▶ _Exercise prompt_: Nothing in the records may be altered, so transcribe them exactly.

▶ _Information_:
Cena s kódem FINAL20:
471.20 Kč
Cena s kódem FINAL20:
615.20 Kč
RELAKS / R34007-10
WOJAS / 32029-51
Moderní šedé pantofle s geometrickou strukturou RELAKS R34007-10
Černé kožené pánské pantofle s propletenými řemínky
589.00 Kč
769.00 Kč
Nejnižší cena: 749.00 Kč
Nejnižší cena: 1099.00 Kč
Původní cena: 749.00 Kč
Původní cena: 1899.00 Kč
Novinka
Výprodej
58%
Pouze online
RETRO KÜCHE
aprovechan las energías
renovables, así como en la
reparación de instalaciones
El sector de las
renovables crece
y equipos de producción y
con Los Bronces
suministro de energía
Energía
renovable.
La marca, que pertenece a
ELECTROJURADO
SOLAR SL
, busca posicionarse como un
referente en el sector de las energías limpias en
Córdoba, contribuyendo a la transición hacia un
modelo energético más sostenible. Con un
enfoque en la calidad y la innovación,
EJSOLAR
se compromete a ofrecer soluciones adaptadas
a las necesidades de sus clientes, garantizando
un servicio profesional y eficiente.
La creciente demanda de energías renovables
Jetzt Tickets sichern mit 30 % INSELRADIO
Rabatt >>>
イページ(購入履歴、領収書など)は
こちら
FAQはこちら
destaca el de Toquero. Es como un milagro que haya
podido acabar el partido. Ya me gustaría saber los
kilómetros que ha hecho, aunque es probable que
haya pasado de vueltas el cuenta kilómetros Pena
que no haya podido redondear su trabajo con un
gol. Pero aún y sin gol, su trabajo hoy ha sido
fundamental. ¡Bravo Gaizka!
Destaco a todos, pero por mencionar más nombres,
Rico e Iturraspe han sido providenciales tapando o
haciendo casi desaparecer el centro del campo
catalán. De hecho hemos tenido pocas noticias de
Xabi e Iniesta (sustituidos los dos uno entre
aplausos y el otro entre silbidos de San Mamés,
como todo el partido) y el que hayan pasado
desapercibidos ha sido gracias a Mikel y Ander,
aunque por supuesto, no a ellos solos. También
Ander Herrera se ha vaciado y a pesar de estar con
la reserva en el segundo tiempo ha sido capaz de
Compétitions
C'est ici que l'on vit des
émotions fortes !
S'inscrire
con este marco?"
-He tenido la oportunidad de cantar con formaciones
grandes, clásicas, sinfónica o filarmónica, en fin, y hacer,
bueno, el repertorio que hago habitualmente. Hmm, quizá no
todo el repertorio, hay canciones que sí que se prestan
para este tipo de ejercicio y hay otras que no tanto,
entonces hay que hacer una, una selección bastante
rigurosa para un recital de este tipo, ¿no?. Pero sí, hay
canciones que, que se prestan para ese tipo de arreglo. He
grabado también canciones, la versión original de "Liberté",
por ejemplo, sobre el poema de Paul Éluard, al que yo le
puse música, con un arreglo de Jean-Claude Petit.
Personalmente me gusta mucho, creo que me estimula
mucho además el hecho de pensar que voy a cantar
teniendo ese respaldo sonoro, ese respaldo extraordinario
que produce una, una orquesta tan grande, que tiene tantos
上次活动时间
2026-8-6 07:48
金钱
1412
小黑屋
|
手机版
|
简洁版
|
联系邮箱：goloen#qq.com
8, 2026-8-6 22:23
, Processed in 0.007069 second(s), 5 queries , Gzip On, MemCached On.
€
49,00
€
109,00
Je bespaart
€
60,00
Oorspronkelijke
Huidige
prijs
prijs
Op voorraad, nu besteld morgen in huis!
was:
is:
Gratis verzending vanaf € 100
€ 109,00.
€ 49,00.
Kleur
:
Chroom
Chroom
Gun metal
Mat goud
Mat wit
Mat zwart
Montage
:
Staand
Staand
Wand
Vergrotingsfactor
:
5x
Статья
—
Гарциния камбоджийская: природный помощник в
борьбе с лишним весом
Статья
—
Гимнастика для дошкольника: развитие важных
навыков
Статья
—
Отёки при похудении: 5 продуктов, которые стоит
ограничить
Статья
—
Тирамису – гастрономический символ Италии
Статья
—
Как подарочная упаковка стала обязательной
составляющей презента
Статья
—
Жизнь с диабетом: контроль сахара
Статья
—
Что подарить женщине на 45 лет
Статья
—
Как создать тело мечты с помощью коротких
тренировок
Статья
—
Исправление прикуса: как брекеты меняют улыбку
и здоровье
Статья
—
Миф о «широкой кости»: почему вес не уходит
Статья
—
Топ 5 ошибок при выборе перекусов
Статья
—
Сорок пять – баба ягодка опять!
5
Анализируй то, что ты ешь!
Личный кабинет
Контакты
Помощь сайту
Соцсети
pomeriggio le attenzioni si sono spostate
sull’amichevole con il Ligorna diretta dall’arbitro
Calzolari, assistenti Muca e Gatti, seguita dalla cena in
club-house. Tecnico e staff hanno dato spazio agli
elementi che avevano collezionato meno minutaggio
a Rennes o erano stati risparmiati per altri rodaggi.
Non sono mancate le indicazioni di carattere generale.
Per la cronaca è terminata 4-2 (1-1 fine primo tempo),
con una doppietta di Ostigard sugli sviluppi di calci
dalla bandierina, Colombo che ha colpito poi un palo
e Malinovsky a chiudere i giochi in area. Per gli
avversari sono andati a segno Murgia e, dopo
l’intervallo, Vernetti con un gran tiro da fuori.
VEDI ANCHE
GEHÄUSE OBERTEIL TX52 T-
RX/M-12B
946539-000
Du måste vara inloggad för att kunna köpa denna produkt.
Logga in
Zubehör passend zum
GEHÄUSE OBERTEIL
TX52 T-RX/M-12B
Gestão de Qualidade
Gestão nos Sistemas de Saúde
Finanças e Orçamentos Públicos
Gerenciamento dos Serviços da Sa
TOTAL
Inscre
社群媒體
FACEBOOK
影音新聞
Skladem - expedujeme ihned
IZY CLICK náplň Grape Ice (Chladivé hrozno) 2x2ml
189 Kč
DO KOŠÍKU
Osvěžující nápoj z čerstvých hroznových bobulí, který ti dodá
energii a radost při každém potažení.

▶ _Output_:
Cena s kódem FINAL20:
471.20 Kč
Cena s kódem FINAL20:
615.20 Kč
RELAKS / R34007-10
WOJAS / 32029-51
Moderní šedé pantofle s geometrickou strukturou RELAKS R34007-10
Černé kožené pánské pantofle s propletenými řemínky
589.00 Kč
769.00 Kč
Nejnižší cena: 749.00 Kč
Nejnižší cena: 1099.00 Kč
Původní cena: 749.00 Kč
Původní cena: 1899.00 Kč
Novinka
Výprodej
58%
Pouze online
RETRO KÜCHE
aprovechan las energías
renovables, así como en la
reparación de instalaciones
El sector de las
renovables crece
y equipos de producción y
con Los Bronces
suministro de energía
Energía
renovable.
La marca, que pertenece a
ELECTROJURADO
SOLAR SL
, busca posicionarse como un
referente en el sector de las energías limpias en
Córdoba, contribuyendo a la transición hacia un
modelo energético más sostenible. Con un
enfoque en la calidad y la innovación,
EJSOLAR
se compromete a ofrecer soluciones adaptadas
a las necesidades de sus clientes, garantizando
un servicio profesional y eficiente.
La creciente demanda de energías renovables
Jetzt Tickets sichern mit 30 % INSELRADIO
Rabatt >>>
イページ(購入履歴、領収書など)は
こちら
FAQはこちら
destaca el de Toquero. Es como un milagro que haya
podido acabar el partido. Ya me gustaría saber los
kilómetros que ha hecho, aunque es probable que
haya pasado de vueltas el cuenta kilómetros Pena
que no haya podido redondear su trabajo con un
gol. Pero aún y sin gol, su trabajo hoy ha sido
fundamental. ¡Bravo Gaizka!
Destaco a todos, pero por mencionar más nombres,
Rico e Iturraspe han sido providenciales tapando o
haciendo casi desaparecer el centro del campo
catalán. De hecho hemos tenido pocas noticias de
Xabi e Iniesta (sustituidos los dos uno entre
aplausos y el otro entre silbidos de San Mamés,
como todo el partido) y el que hayan pasado
desapercibidos ha sido gracias a Mikel y Ander,
aunque por supuesto, no a ellos solos. También
Ander Herrera se ha vaciado y a pesar de estar con
la reserva en el segundo tiempo ha sido capaz de
Compétitions
C'est ici que l'on vit des
émotions fortes !
S'inscrire
con este marco?"
-He tenido la oportunidad de cantar con formaciones
grandes, clásicas, sinfónica o filarmónica, en fin, y hacer,
bueno, el repertorio que hago habitualmente. Hmm, quizá no
todo el repertorio, hay canciones que sí que se prestan
para este tipo de ejercicio y hay otras que no tanto,
entonces hay que hacer una, una selección bastante
rigurosa para un recital de este tipo, ¿no?. Pero sí, hay
canciones que, que se prestan para ese tipo de arreglo. He
grabado también canciones, la versión original de "Liberté",
por ejemplo, sobre el poema de Paul Éluard, al que yo le
puse música, con un arreglo de Jean-Claude Petit.
Personalmente me gusta mucho, creo que me estimula
mucho además el hecho de pensar que voy a cantar
teniendo ese respaldo sonoro, ese respaldo extraordinario
que produce una, una orquesta tan grande, que tiene tantos
上次活动时间
2026-8-6 07:48
金钱
1412
小黑屋
|
手机版
|
简洁版
|
联系邮箱：goloen#qq.com
8, 2026-8-6 22:23
, Processed in 0.007069 second(s), 5 queries , Gzip On, MemCached On.
€
49,00
€
109,00
Je bespaart
€
60,00
Oorspronkelijke
Huidige
prijs
prijs
Op voorraad, nu besteld morgen in huis!
was:
is:
Gratis verzending vanaf € 100
€ 109,00.
€ 49,00.
Kleur
:
Chroom
Chroom
Gun metal
Mat goud
Mat wit
Mat zwart
Montage
:
Staand
Staand
Wand
Vergrotingsfactor
:
5x
Статья
—
Гарциния камбоджийская: природный помощник в
борьбе с лишним весом
Статья
—
Гимнастика для дошкольника: развитие важных
навыков
Статья
—
Отёки при похудении: 5 продуктов, которые стоит
ограничить
Статья
—
Тирамису – гастрономический символ Италии
Статья
—
Как подарочная упаковка стала обязательной
составляющей презента
Статья
—
Жизнь с диабетом: контроль сахара
Статья
—
Что подарить женщине на 45 лет
Статья
—
Как создать тело мечты с помощью коротких
тренировок
Статья
—
Исправление прикуса: как брекеты меняют улыбку
и здоровье
Статья
—
Миф о «широкой кости»: почему вес не уходит
Статья
—
Топ 5 ошибок при выборе перекусов
Статья
—
Сорок пять – баба ягодка опять!
5
Анализируй то, что ты ешь!
Личный кабинет
Контакты
Помощь сайту
Соцсети
pomeriggio le attenzioni si sono spostate
sull’amichevole con il Ligorna diretta dall’arbitro
Calzolari, assistenti Muca e Gatti, seguita dalla cena in
club-house. Tecnico e staff hanno dato spazio agli
elementi che avevano collezionato meno minutaggio
a Rennes o erano stati risparmiati per altri rodaggi.
Non sono mancate le indicazioni di carattere generale.
Per la cronaca è terminata 4-2 (1-1 fine primo tempo),
con una doppietta di Ostigard sugli sviluppi di calci
dalla bandierina, Colombo che ha colpito poi un palo
e Malinovsky a chiudere i giochi in area. Per gli
avversari sono andati a segno Murgia e, dopo
l’intervallo, Vernetti con un gran tiro da fuori.
VEDI ANCHE
GEHÄUSE OBERTEIL TX52 T-
RX/M-12B
946539-000
Du måste vara inloggad för att kunna köpa denna produkt.
Logga in
Zubehör passend zum
GEHÄUSE OBERTEIL
TX52 T-RX/M-12B
Gestão de Qualidade
Gestão nos Sistemas de Saúde
Finanças e Orçamentos Públicos
Gerenciamento dos Serviços da Sa
TOTAL
Inscre
社群媒體
FACEBOOK
影音新聞
Skladem - expedujeme ihned
IZY CLICK náplň Grape Ice (Chladivé hrozno) 2x2ml
189 Kč
DO KOŠÍKU
Osvěžující nápoj z čerstvých hroznových bobulí, který ti dodá
energii a radost při každém potažení.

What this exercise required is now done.